Available data =>

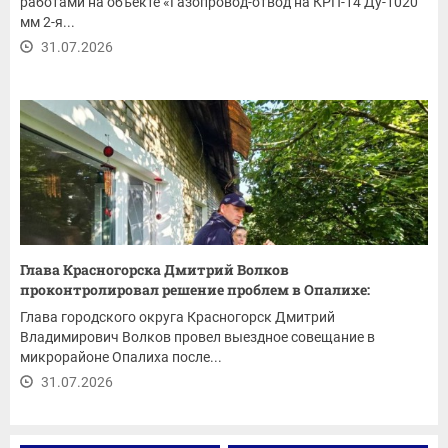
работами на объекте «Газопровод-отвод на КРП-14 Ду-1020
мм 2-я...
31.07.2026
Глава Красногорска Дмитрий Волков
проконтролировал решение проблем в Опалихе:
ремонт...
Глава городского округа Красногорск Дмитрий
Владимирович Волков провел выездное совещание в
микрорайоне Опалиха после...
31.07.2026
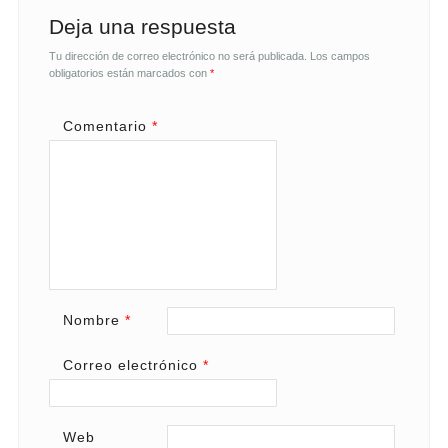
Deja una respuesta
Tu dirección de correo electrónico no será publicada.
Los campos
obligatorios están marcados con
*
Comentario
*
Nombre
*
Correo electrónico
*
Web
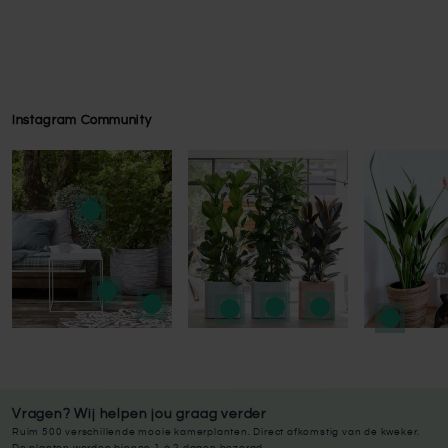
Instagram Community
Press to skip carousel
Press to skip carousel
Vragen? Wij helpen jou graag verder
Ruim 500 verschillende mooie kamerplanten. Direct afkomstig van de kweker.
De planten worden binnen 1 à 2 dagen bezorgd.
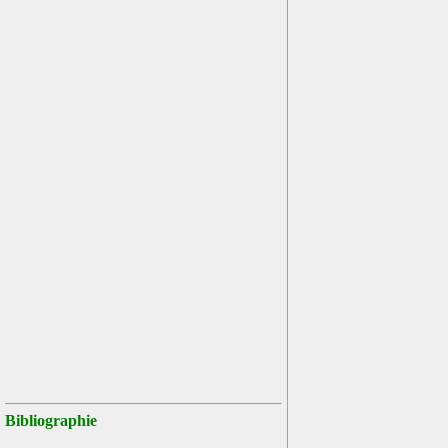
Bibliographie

Action item => Provide an exact copy of the records, excluding every picture.

Problem solution =>
работами на объекте «Газопровод-отвод на КРП-14 Ду-1020
мм 2-я...
31.07.2026
Глава Красногорска Дмитрий Волков
проконтролировал решение проблем в Опалихе:
ремонт...
Глава городского округа Красногорск Дмитрий
Владимирович Волков провел выездное совещание в
микрорайоне Опалиха после...
31.07.2026
Deja una respuesta
Tu dirección de correo electrónico no será publicada.
Los campos
obligatorios están marcados con
*
Comentario
*
Nombre
*
Correo electrónico
*
Web
Instagram Community
Press to skip carousel
Press to skip carousel
Vragen? Wij helpen jou graag verder
Ruim 500 verschillende mooie kamerplanten. Direct afkomstig van de kweker.
De planten worden binnen 1 à 2 dagen bezorgd.
Bibliographie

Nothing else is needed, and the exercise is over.